PROBLEM: The exercise asks you to copy every line below in which "الحجر" appears.
---*---
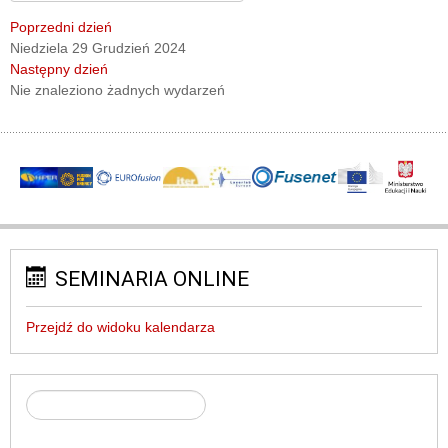
Poprzedni dzień
Niedziela 29 Grudzień 2024
Następny dzień
Nie znaleziono żadnych wydarzeń
SEMINARIA ONLINE
Przejdź do widoku kalendarza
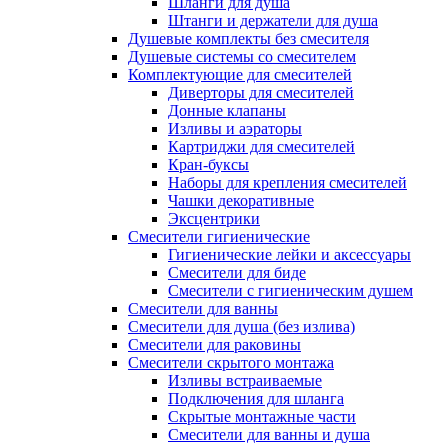
Шланги для душа
Штанги и держатели для душа
Душевые комплекты без смесителя
Душевые системы со смесителем
Комплектующие для смесителей
Диверторы для смесителей
Донные клапаны
Изливы и аэраторы
Картриджи для смесителей
Кран-буксы
Наборы для крепления смесителей
Чашки декоративные
Эксцентрики
Смесители гигиенические
Гигиенические лейки и аксессуары
Смесители для биде
Смесители с гигиеническим душем
Смесители для ванны
Смесители для душа (без излива)
Смесители для раковины
Смесители скрытого монтажа
Изливы встраиваемые
Подключения для шланга
Скрытые монтажные части
Смесители для ванны и душа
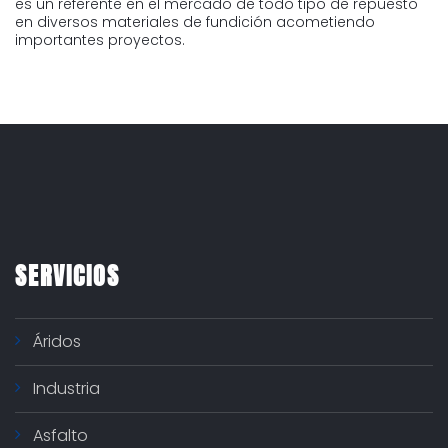
es un referente en el mercado de todo tipo de repuesto
en diversos materiales de fundición acometiendo
importantes proyectos.
SERVICIOS
Áridos
Industria
Asfalto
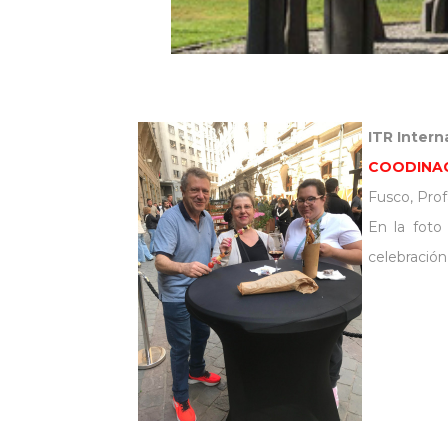
ITR Inter
COODINAC
Fusco, Prof
En la foto
celebración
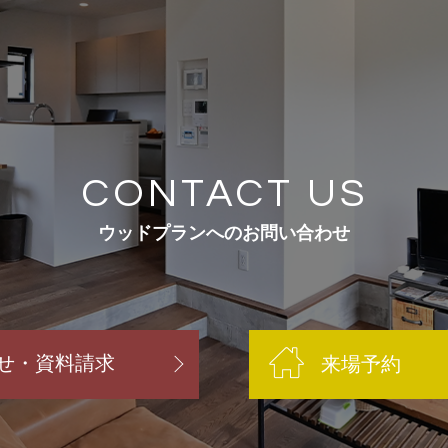
CONTACT US
ウッドプランへのお問い合わせ
せ・資料請求
来場予約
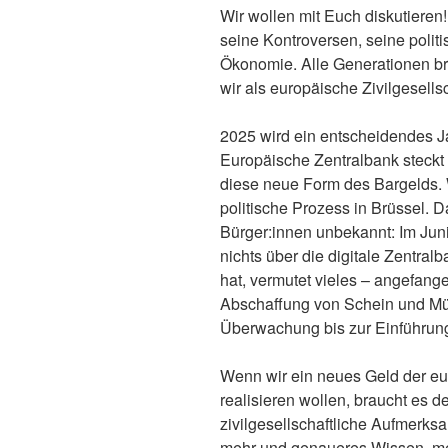
Wir wollen mit Euch diskutieren!
seine Kontroversen, seine polit
Ökonomie. Alle Generationen 
wir als europäische Zivilgesell
2025 wird ein entscheidendes Ja
Europäische Zentralbank steckt 
diese neue Form des Bargelds. 
politische Prozess in Brüssel. D
Bürger:innen unbekannt: Im Jun
nichts über die digitale Zentr
hat, vermutet vieles – angefange
Abschaffung von Schein und Münz
Überwachung bis zur Einführun
Wenn wir ein neues Geld der eur
realisieren wollen, braucht es d
zivilgesellschaftliche Aufmerksa
mehr und genaueres Wissen, mehr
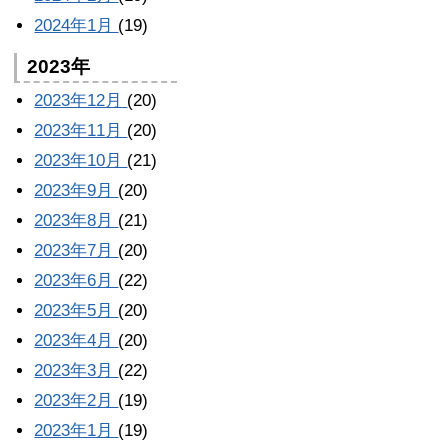
2024年1月
(19)
2023年
2023年12月
(20)
2023年11月
(20)
2023年10月
(21)
2023年9月
(20)
2023年8月
(21)
2023年7月
(20)
2023年6月
(22)
2023年5月
(20)
2023年4月
(20)
2023年3月
(22)
2023年2月
(19)
2023年1月
(19)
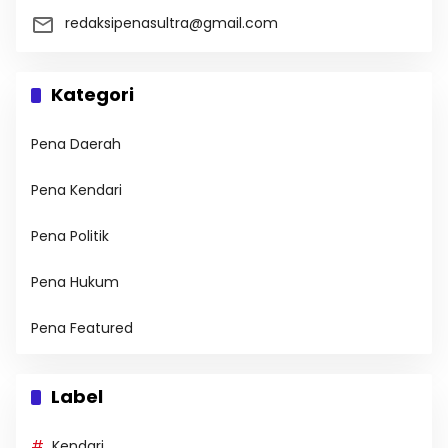
redaksipenasultra@gmail.com
Kategori
Pena Daerah
Pena Kendari
Pena Politik
Pena Hukum
Pena Featured
Label
Kendari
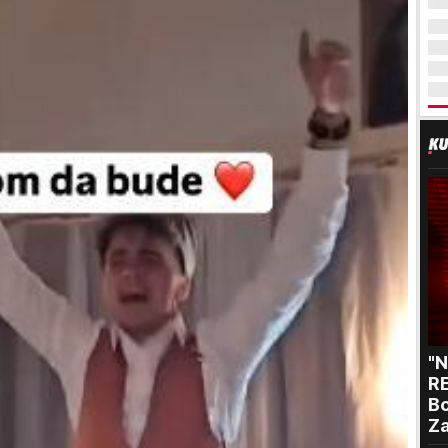
"
RE
Bo
Za
p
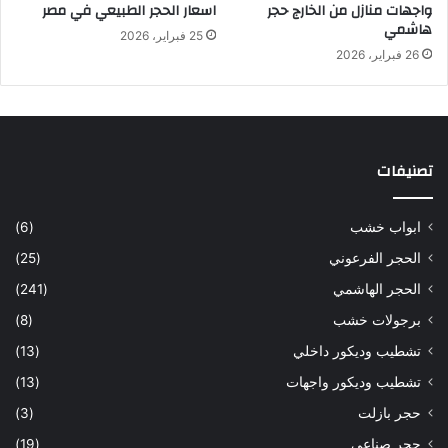
واجهات منازل من الخارج حجر
اسعار الحجر الطبيعي في مصر
هاشمي
25 فبراير، 2026
26 فبراير، 2026
تصنيفات
ابواب خشب
(6)
الحجر الفرعوني
(25)
الحجر الهاشمي
(241)
برجولات خشب
(8)
تشطيب وديكور داخلي
(13)
تشطيب وديكور واجهات
(13)
حجر بازلت
(3)
حجر صناعي
(19)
---*---
EXERCISE OUTPUT:
اسعار الحجر الطبيعي في مصر
الحجر الفرعوني
الحجر الهاشمي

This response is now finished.